The grand rabroueur had gone. His leaf-gold tresses on end, his eyes in baskets from the long night without sleep, Phelim O’LiamRoe smacked his two fists together and cursed. The Queen Dowager, hardly aware of him, had turned her erect body to the window, followed by Margaret Erskine’s wide eyes. But Michel Hérisson, who
had arrived so unexpectedly on the Irishman’s heels, ran his hacked and gouty hands through the wild white hair and said through his teeth,
‘Liam aboo
, son,
Liam aboo!
My Gaelic’s all out in holes, the way my arse is ridden out through my breeches; but if you are saying what I hope you are saying,
Liam aboo
, my son,
Liam aboo!’

On the lake, the early mist had all gone and the little boats had been moved into the middle. A small gathering of musicians, moving tenderly about a flower-decked raft, were tuning rebec, lute and viol for a rehearsal, thin as oyster-catchers in the still air. Elsewhere, on the shore, in the tilting ground, about the pavilions and stands, men were busy.
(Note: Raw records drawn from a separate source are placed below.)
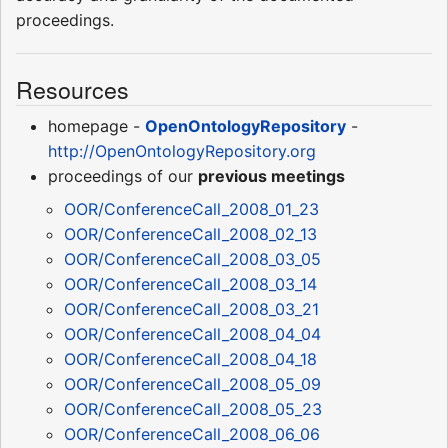
proceedings.
Resources
homepage -
OpenOntologyRepository
-
http://OpenOntologyRepository.org
proceedings of our
previous meetings
OOR/ConferenceCall_2008_01_23
OOR/ConferenceCall_2008_02_13
OOR/ConferenceCall_2008_03_05
OOR/ConferenceCall_2008_03_14
OOR/ConferenceCall_2008_03_21
OOR/ConferenceCall_2008_04_04
OOR/ConferenceCall_2008_04_18
OOR/ConferenceCall_2008_05_09
OOR/ConferenceCall_2008_05_23
OOR/ConferenceCall_2008_06_06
It was magnificent, if not very new. The theme and costumes for today had been used before: they did the English Commissioners sufficient honour. Industriously classical, Sibec de Carpi’s stands lining the tilting ground were redecorated with vine garlands and busts, cartouches and winged genii bearing the three royal flags; for after the Investiture, after the banquet, after the conference, there would be jousting that night.

And later still, a water pageant. Round the lake, low gardens had been laid out, a fountain erected at each end and a pavilion put up overlooking the water, draped with eye-blinding cloth of gold and fitted with lamps and torch sockets. From here, where the painters worked stripped to the waist, the Court would sit after dinner and watch the spectacle of Ida,
la bergère phrygienne
, driving cautiously round the lake, her chariot harnessed to geese and nymphs and satyrs, Pans and centaurs gambolling round. Some of these, lured by the sun and an authorized negligence of dress, were already there, spread on the dry grass: a Victory with gold wings sat under a pear tree playing a whistle, and two priestesses crowned with snakes chaffed a Bacchus in purple sitting on the paving, knees akimbo, and feet spread green in the cool pond.
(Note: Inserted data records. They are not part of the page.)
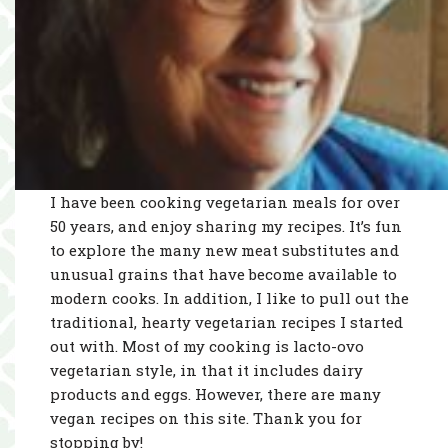
I have been cooking vegetarian meals for over
50 years, and enjoy sharing my recipes. It’s fun
to explore the many new meat substitutes and
unusual grains that have become available to
modern cooks. In addition, I like to pull out the
traditional, hearty vegetarian recipes I started
out with. Most of my cooking is lacto-ovo
vegetarian style, in that it includes dairy
products and eggs. However, there are many
vegan recipes on this site. Thank you for
stopping by!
Behind the gardens, the accessories were stacked: the hero’s flask of leopardskin destined to spray the paths with cheap wine; the chariots to be drawn by elephants, ostriches, deer; the Fortune forwarded from Angers, wheel and apple in hand; the carts with statues of kings and gods stacked inside. Among a group of forest maids admiring them was Diana herself, Madame de Valentinois, in black cloth of gold sewn with silver stars and amazingly brief, though not as short as the nymphs’ dresses, turned up to mid-thigh. Their bows and darts, of carved and gilded hardwood, were piled among the crowns and the torches and the cages of doves. Her ladies, in violet lustring, looked hot and rather cheerful: the workmen were not shy of tongue.
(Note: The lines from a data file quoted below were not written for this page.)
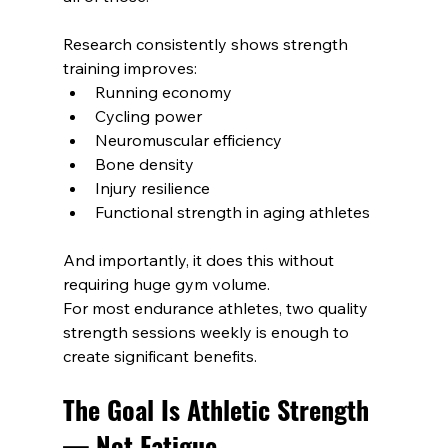
Research consistently shows strength 
training improves:
Running economy
Cycling power
Neuromuscular efficiency
Bone density
Injury resilience
Functional strength in aging athletes
And importantly, it does this without 
requiring huge gym volume.
For most endurance athletes, two quality 
strength sessions weekly is enough to 
create significant benefits.
The Goal Is Athletic Strength 
— Not Fatigue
‘The auld quean,’ said the Keeper of the Menageries, watching mask-faced from under his turban on the distant side of the lake. Hughie the elephant, half-dressed in expensive gold harness, eructated with sonorous calm, and Piedar Dooly, his bees’ legs in fustian black hating the ground they stood on, said coldly, ‘It’s the King’s woman. Would you need three eyes to see it? And if he isn’t here, where is he?’